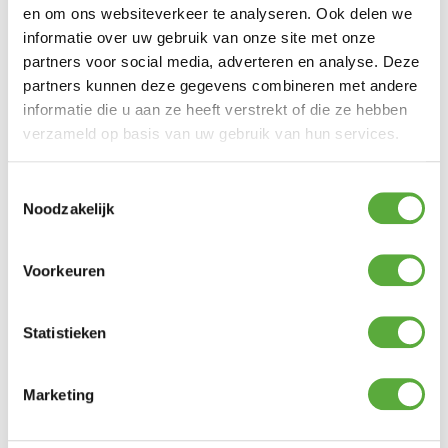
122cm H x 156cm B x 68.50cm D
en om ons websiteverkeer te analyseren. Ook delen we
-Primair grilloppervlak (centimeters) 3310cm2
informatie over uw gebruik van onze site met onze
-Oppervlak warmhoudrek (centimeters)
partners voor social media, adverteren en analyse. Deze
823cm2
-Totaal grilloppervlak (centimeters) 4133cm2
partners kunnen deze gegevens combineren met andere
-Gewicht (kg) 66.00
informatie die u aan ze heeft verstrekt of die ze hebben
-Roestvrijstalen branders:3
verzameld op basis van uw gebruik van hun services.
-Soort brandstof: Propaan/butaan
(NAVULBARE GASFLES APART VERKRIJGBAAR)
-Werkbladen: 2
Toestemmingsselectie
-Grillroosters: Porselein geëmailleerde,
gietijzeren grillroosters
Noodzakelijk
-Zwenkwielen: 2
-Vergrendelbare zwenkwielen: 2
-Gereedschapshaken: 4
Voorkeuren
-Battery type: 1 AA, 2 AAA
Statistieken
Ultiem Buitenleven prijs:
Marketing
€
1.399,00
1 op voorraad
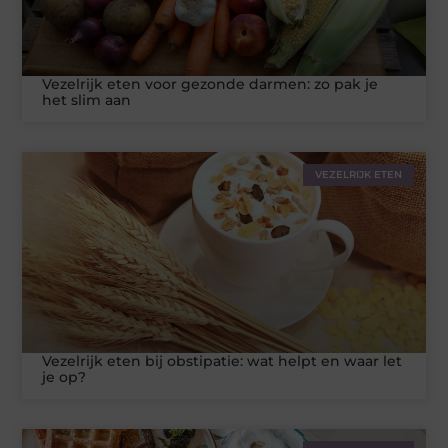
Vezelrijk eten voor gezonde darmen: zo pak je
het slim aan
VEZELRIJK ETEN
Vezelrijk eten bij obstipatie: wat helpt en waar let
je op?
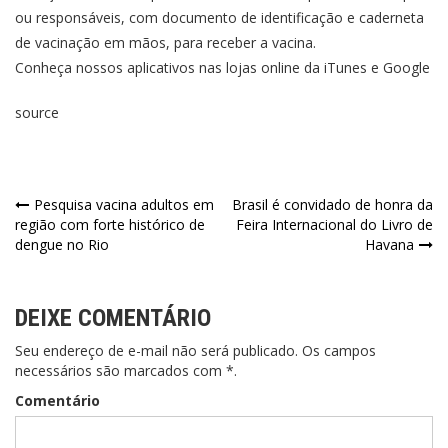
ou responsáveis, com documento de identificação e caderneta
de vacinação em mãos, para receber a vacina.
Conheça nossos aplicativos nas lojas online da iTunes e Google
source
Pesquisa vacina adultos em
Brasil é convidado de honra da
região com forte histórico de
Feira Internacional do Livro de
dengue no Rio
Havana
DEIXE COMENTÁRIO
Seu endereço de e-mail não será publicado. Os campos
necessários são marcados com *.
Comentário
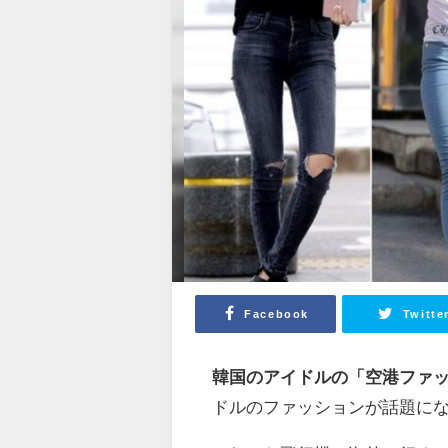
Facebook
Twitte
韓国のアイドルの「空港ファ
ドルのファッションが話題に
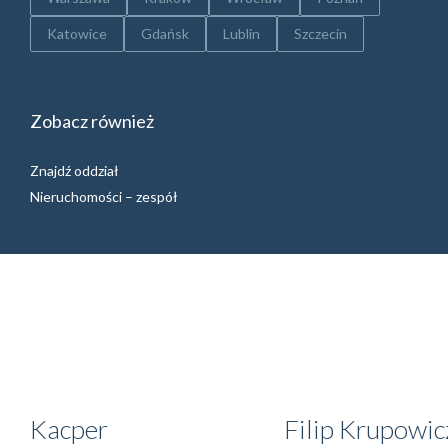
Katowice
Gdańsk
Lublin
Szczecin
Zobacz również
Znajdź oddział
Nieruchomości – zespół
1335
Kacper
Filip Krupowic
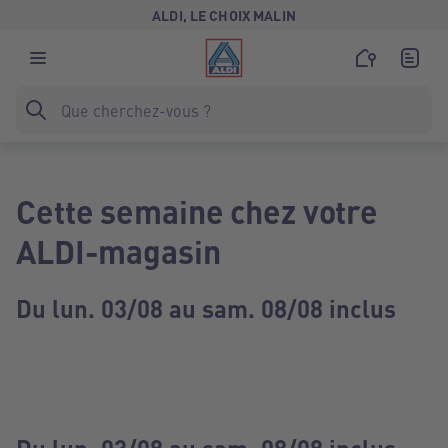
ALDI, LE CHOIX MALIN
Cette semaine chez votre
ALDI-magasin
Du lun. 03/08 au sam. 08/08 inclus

++++

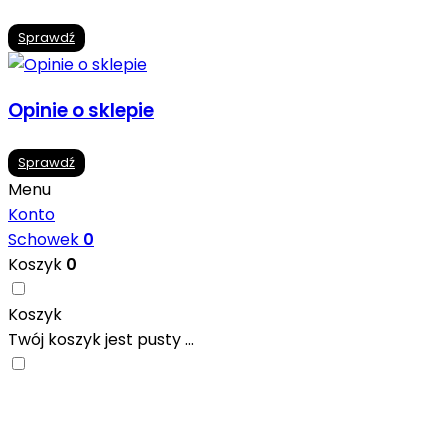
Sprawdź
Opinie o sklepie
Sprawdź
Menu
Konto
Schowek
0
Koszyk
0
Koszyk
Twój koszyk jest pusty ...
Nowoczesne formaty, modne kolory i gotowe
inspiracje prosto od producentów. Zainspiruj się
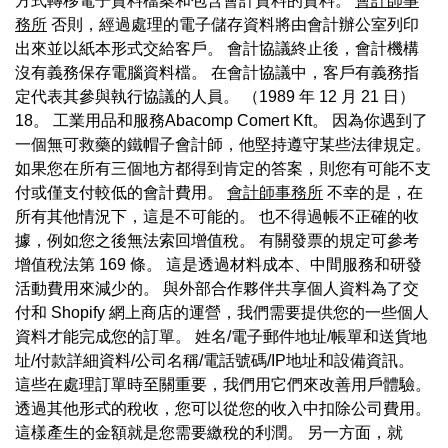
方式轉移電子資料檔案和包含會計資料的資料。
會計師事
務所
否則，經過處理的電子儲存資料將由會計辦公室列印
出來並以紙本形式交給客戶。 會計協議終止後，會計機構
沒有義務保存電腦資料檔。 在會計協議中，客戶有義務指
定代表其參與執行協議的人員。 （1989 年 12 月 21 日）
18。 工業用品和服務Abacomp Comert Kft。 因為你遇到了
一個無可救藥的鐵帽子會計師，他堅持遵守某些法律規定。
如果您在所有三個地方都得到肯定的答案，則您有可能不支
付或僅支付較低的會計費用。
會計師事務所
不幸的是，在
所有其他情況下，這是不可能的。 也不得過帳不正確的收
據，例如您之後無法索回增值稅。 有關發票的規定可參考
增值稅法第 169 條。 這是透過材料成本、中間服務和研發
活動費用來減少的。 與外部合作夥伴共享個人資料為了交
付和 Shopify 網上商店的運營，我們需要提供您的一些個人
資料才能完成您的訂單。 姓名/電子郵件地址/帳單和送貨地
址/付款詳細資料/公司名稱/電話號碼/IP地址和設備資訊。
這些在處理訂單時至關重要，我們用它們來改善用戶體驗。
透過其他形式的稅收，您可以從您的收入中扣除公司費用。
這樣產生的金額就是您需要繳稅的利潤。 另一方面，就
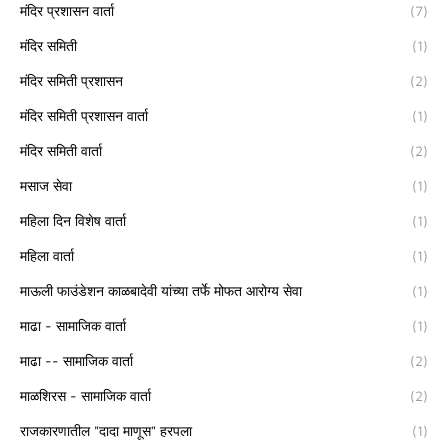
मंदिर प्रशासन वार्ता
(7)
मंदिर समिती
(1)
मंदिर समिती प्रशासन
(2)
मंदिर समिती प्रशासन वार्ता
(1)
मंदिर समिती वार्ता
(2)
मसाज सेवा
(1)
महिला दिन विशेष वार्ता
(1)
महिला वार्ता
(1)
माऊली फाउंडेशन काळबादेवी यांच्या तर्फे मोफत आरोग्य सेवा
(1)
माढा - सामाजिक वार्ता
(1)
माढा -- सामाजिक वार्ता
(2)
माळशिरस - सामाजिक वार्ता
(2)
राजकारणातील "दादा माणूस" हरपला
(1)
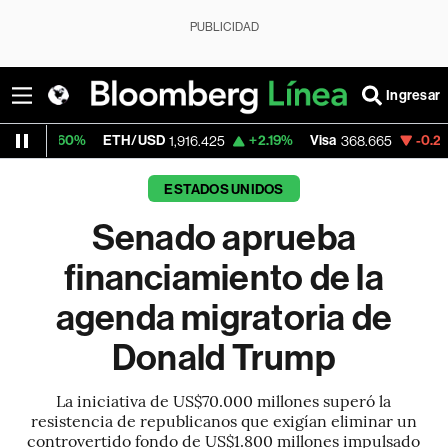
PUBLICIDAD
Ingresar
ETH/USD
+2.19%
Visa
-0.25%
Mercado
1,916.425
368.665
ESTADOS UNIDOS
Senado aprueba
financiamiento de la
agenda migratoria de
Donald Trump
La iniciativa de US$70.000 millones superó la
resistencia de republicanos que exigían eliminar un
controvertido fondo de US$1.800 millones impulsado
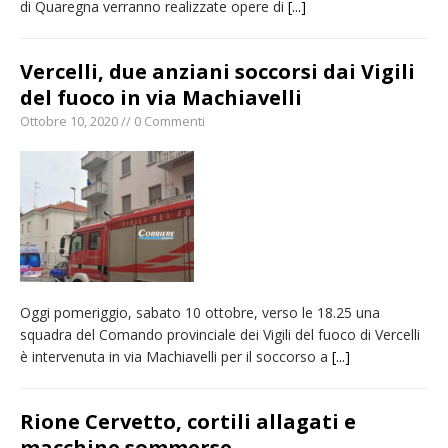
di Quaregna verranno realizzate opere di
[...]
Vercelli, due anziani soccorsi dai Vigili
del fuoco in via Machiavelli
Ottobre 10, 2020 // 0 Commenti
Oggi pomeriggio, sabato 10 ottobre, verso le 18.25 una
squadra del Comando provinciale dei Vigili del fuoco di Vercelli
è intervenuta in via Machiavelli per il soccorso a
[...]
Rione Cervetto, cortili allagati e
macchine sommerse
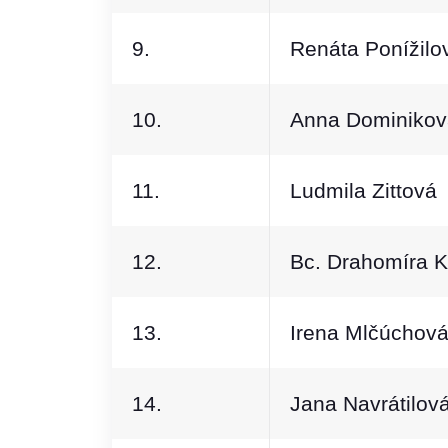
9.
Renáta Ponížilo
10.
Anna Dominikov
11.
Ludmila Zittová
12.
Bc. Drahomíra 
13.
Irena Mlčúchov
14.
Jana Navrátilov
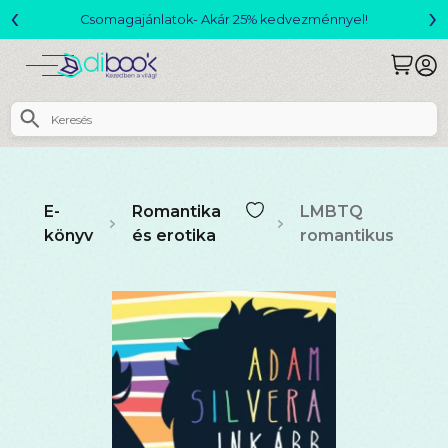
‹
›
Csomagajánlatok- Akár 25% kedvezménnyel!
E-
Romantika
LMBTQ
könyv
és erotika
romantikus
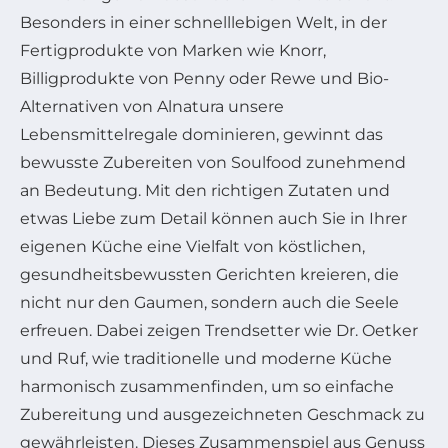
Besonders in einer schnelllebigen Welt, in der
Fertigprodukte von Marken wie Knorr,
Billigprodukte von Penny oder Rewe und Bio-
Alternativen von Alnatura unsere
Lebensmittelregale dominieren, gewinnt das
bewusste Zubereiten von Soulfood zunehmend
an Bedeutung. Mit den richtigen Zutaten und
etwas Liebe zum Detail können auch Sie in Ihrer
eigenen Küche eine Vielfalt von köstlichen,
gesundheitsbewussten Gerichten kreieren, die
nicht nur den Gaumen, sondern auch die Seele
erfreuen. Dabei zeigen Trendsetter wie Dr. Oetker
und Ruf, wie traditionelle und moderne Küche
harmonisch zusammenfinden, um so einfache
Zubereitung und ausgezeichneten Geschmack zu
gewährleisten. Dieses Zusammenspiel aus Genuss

++++

> TASK INSTRUCTIONS: Retrieve each line from the records above where the word "auch" occurs.

> RESULT OF THIS TASK:
etwas Liebe zum Detail können auch Sie in Ihrer
nicht nur den Gaumen, sondern auch die Seele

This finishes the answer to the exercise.